Concepts You Must Understand First
- Dot product: multiply aligned components and sum; geometrically it combines magnitudes and angle. See Orland, Math for Programmers, vector chapters.
- Cosine similarity: normalization isolates direction from magnitude. See Manning, Raghavan, and Schütze, Introduction to Information Retrieval, ch. 6.
- Feature vectors: every dimension needs a defined scale and meaning. See Géron, Hands-On Machine Learning, ch. 2.
- Sparse matrices: unobserved ratings are not necessarily zeros; choose overlap and imputation rules explicitly.
- Ranking evaluation: assess only unseen held-out preferences and compare with simple baselines.
Build Milestones
- Implement and test dot product, norm, cosine similarity, and stable top-k selection without library similarity helpers.
- Create a tiny ratings matrix whose expected nearest neighbors and recommendations can be computed by hand.
- Load a real ratings dataset, filter already-seen items, and build user-user and item-item recommenders.
- Add explanations and policies for zero vectors, low overlap, cold-start users, and ties.

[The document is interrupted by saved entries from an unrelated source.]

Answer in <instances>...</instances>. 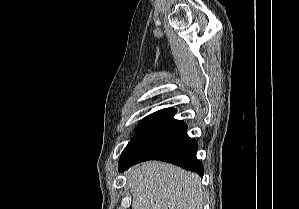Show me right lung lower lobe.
I'll use <instances>...</instances> for the list:
<instances>
[{"label":"right lung lower lobe","instance_id":"obj_1","mask_svg":"<svg viewBox=\"0 0 299 209\" xmlns=\"http://www.w3.org/2000/svg\"><path fill=\"white\" fill-rule=\"evenodd\" d=\"M175 113L167 108L151 115L123 150L119 171L142 161L161 160L203 176L204 167L196 158L197 142L186 134V124L173 118Z\"/></svg>","mask_w":299,"mask_h":209}]
</instances>
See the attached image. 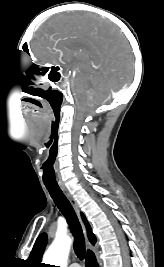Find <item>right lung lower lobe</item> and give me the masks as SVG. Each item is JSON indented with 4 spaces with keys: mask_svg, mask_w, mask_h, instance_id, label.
<instances>
[{
    "mask_svg": "<svg viewBox=\"0 0 164 267\" xmlns=\"http://www.w3.org/2000/svg\"><path fill=\"white\" fill-rule=\"evenodd\" d=\"M85 267H98L94 253L87 254Z\"/></svg>",
    "mask_w": 164,
    "mask_h": 267,
    "instance_id": "1",
    "label": "right lung lower lobe"
}]
</instances>
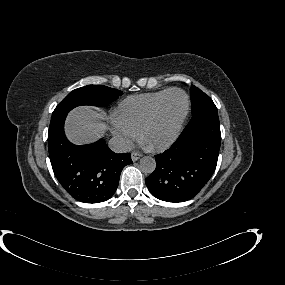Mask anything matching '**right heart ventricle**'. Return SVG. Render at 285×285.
Returning a JSON list of instances; mask_svg holds the SVG:
<instances>
[{
  "label": "right heart ventricle",
  "instance_id": "e07e8e85",
  "mask_svg": "<svg viewBox=\"0 0 285 285\" xmlns=\"http://www.w3.org/2000/svg\"><path fill=\"white\" fill-rule=\"evenodd\" d=\"M169 89L133 95L122 100L117 108V120L138 135L155 106Z\"/></svg>",
  "mask_w": 285,
  "mask_h": 285
}]
</instances>
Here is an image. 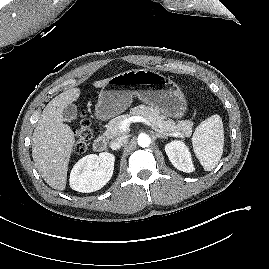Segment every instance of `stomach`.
Masks as SVG:
<instances>
[{"instance_id":"0dacf381","label":"stomach","mask_w":269,"mask_h":269,"mask_svg":"<svg viewBox=\"0 0 269 269\" xmlns=\"http://www.w3.org/2000/svg\"><path fill=\"white\" fill-rule=\"evenodd\" d=\"M133 96L171 118L180 119L187 112L186 97L175 82L152 70L133 69L109 78L102 87L96 117L107 120L124 112Z\"/></svg>"}]
</instances>
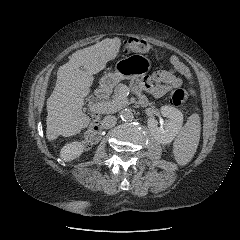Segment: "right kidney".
I'll list each match as a JSON object with an SVG mask.
<instances>
[{"label":"right kidney","instance_id":"1","mask_svg":"<svg viewBox=\"0 0 240 240\" xmlns=\"http://www.w3.org/2000/svg\"><path fill=\"white\" fill-rule=\"evenodd\" d=\"M83 151L84 145L81 142L74 141L67 143L62 147L60 151V157L64 161H72L79 157Z\"/></svg>","mask_w":240,"mask_h":240}]
</instances>
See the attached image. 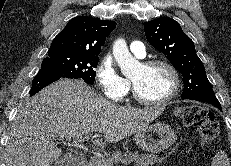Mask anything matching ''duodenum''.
Returning <instances> with one entry per match:
<instances>
[{"instance_id":"obj_1","label":"duodenum","mask_w":231,"mask_h":166,"mask_svg":"<svg viewBox=\"0 0 231 166\" xmlns=\"http://www.w3.org/2000/svg\"><path fill=\"white\" fill-rule=\"evenodd\" d=\"M61 164L62 166H86L87 159L81 154H67Z\"/></svg>"}]
</instances>
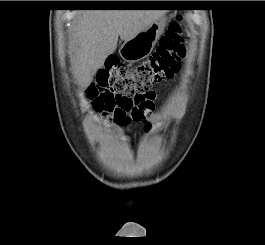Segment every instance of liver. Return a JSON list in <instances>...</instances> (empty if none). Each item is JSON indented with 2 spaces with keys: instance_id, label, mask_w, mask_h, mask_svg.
I'll list each match as a JSON object with an SVG mask.
<instances>
[{
  "instance_id": "obj_1",
  "label": "liver",
  "mask_w": 265,
  "mask_h": 245,
  "mask_svg": "<svg viewBox=\"0 0 265 245\" xmlns=\"http://www.w3.org/2000/svg\"><path fill=\"white\" fill-rule=\"evenodd\" d=\"M164 10H84L74 26L76 57L73 74L82 87L117 48L165 14Z\"/></svg>"
}]
</instances>
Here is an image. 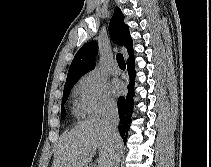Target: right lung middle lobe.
Masks as SVG:
<instances>
[{
  "label": "right lung middle lobe",
  "instance_id": "dd1d6c3e",
  "mask_svg": "<svg viewBox=\"0 0 211 167\" xmlns=\"http://www.w3.org/2000/svg\"><path fill=\"white\" fill-rule=\"evenodd\" d=\"M76 82H77V79L71 80V81H68L65 83L62 104H64L65 101L67 100L69 93ZM65 117H66V110H65L64 106L61 105V119H64Z\"/></svg>",
  "mask_w": 211,
  "mask_h": 167
}]
</instances>
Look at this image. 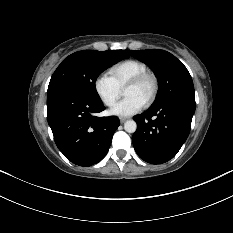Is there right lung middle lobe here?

- Hold out known ratings and compare recommendation quality with popularity and random baselines.
Hints in Layers
- Validate the math on three users and five movies before loading a large dataset.
- Compute similarity only on co-rated dimensions or document a centered/imputed alternative; require a minimum overlap.
- To explain a score, retain per-neighbor or per-feature contributions before summing them.
Common Pitfalls and Debugging
- Symptom: prolific raters appear similar to everyone. Cause: raw dot products reward magnitude. Fix: compare cosine similarity and mean-centered ratings.
- Symptom: already watched movies dominate results. Cause: seen items were not masked. Fix: exclude them before top-k selection.
- Symptom: offline accuracy looks perfect. Cause: evaluation used training ratings. Fix: create a user-stratified holdout before computing recommendations.
Definition of Done
- Core vector operations match hand calculations and NumPy references.
- Recommendations exclude rated items and are deterministic under a fixed seed.
- Missing values, low overlap, ties, and zero norms have explicit policies.
- Every result includes a human-readable contribution explanation.
- Held-out ranking quality beats at least one baseline.
- The report names limitations including sparsity, popularity bias, and cold start.